20090322

What I Believe

It has nothing to do with Him.  Or Her.  Or whatever.

Unlike the Christians and Muslims in my life - and there are a lot of both - I don't believe that I have to believe to be rescued, redeemed, or saved.  I'm unconvinced that Mary and Mohammed were carried to heaven, or that Jesus was the incarnation of Him/Her/The Creator to experience life.  I'm still uncertain how being executed for trumped-up acts of treason qualifies Jesus of Nazareth to rescue us from ourselves.  And while its fantastic that his body vanished on the third day after his burial, and he started making poltergeist appearances to his closest friends, that's no more or less believable then the other miracles listed in other faiths.

Here's an interesting question:  What if the force of creation doesn't know how Itself came about?  After all - if Something existed before time, could It actually fathom Its own existence until It created a concept of then, now, and soon?

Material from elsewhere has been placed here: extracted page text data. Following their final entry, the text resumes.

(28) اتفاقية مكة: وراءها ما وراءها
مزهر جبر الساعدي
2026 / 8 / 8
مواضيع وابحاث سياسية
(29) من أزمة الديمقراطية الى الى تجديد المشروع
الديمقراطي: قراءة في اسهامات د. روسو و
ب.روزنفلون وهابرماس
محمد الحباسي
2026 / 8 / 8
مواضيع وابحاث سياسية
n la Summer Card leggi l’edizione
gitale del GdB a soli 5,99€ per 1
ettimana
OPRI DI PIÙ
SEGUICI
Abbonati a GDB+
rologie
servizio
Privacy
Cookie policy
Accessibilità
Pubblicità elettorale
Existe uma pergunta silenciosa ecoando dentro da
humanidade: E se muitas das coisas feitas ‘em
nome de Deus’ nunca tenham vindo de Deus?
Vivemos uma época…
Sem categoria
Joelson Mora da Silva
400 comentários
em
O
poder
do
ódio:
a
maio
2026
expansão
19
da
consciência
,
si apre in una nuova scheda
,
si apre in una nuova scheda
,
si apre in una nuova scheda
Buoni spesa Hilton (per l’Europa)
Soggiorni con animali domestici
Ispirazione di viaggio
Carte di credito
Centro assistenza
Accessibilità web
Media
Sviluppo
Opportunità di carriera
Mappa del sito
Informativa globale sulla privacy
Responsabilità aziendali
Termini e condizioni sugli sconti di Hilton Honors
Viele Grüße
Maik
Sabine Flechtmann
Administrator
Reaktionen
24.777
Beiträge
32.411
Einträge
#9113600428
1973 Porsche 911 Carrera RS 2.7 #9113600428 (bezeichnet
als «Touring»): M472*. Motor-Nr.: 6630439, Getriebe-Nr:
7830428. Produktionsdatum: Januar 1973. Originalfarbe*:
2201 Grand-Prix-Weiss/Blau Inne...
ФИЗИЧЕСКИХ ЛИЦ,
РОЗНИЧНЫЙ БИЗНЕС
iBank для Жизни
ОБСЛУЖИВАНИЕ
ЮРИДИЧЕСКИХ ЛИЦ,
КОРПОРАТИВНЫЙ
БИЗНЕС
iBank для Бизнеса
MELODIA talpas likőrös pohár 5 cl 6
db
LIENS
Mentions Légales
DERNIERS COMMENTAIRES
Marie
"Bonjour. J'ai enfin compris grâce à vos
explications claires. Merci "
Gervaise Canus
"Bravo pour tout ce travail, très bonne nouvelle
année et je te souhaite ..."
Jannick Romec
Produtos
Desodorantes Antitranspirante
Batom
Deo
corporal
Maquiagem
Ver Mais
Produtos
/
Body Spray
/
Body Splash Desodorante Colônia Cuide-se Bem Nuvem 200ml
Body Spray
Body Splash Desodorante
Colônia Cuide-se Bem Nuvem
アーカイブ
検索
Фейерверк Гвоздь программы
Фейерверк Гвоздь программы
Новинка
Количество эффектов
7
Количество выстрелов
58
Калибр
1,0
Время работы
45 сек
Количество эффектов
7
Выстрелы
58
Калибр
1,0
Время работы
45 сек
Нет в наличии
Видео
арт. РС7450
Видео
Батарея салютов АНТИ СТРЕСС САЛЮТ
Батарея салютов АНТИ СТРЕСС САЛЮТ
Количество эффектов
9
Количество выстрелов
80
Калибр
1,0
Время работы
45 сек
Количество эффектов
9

Assuming this might be the case, an experiment may be in order - to see if It can create the conditions that may actually be the foundations of Its own existence.  What if the soul is made in the image of God because we all potentially are God?  Obviously, one such universe experiment wouldn't be sufficient, so It would need to create an large - perhaps infinite - number of universes to test every tweak and twitch.

I can't lay claim to any original thought here.  Ann Rice wrote Memnoch the Devil, and Steven Brust wrote To Reign In Hell, both of which have given me pause and reflection.

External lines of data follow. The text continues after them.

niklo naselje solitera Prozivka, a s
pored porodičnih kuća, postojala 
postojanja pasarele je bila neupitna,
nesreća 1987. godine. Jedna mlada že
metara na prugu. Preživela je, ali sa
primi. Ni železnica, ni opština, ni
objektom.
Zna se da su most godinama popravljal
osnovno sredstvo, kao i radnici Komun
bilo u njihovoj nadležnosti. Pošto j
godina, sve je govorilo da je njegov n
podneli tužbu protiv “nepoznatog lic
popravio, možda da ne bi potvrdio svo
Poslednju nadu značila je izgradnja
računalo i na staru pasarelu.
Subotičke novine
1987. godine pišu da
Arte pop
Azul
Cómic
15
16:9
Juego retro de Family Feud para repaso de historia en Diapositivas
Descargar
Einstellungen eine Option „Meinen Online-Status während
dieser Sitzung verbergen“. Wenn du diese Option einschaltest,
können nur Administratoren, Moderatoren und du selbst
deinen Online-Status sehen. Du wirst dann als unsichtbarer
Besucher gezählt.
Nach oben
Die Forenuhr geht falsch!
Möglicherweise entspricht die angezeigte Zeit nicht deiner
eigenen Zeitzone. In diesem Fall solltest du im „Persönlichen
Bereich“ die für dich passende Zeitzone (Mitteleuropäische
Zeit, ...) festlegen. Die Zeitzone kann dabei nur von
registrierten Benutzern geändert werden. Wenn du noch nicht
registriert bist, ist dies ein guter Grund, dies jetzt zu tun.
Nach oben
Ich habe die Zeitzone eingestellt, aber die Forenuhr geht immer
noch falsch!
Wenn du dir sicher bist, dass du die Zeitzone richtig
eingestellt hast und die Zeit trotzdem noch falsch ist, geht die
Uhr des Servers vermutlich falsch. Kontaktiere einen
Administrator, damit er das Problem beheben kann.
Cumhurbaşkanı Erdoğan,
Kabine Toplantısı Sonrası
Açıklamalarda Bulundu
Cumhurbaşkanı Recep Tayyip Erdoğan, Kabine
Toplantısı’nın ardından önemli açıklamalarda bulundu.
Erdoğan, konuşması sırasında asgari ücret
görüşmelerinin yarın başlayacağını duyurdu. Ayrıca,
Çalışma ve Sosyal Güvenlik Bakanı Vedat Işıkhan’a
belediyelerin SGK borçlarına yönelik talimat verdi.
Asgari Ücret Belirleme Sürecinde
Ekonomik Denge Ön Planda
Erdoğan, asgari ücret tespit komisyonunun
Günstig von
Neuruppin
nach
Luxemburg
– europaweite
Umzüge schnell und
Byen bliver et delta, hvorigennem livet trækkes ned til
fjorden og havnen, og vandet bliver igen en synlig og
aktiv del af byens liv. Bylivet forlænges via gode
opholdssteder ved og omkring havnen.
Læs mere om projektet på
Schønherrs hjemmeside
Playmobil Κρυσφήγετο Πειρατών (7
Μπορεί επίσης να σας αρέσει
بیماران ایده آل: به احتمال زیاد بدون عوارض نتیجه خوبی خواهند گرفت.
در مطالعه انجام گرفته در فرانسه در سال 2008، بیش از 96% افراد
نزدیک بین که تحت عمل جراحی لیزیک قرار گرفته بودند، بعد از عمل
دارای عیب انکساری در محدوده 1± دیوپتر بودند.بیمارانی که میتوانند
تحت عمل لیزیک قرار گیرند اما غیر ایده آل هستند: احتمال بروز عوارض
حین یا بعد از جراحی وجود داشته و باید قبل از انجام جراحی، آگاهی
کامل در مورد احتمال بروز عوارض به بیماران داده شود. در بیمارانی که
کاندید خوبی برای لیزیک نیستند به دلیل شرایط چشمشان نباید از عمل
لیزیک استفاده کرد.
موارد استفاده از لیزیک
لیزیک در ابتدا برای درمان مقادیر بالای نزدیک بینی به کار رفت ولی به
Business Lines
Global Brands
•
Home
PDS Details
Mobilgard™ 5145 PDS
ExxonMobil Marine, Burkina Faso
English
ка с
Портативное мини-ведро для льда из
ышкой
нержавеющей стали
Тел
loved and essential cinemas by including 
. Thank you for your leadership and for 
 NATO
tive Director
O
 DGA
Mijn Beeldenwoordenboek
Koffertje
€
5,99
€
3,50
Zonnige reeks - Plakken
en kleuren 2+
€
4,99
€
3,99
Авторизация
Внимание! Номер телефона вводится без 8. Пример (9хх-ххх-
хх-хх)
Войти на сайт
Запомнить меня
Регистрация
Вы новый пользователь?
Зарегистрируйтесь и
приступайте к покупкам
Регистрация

But perhaps Sidhartha Budha has made me think the hardest.  Does belief or disbelief determine if our actions are good or bad?  Can we live a good life without a faith?  Can I work to become compassionate and enlightened, in effect rescue myself from myself, without needing divine intervention?

So right now, tonight, what I believe is that belief doesn't matter.  Its great that I do believe in a Creator - although I haven't decided just what that means - but my faith in that is irrelevant to my living a good, compassionate, right life.

1 comment:

  1. According to Oxford, a poltergeist is a ghost or supernatural being responsible for loud noises and/or throwing things around. That being said, don't really think Hae-sus would qualify as such.
    I'm not much into theology, but I find it interesting that that there are so many intersections within the worlds major religions. It'd be a (cruel(?)) joke that when we all pass away, that all the bickering, fighting, and such was for naught because all the world's relgions/gods/prophets were actually one and the same; something "lost in translation" was responsible for getting us where we are today in the religious landscape.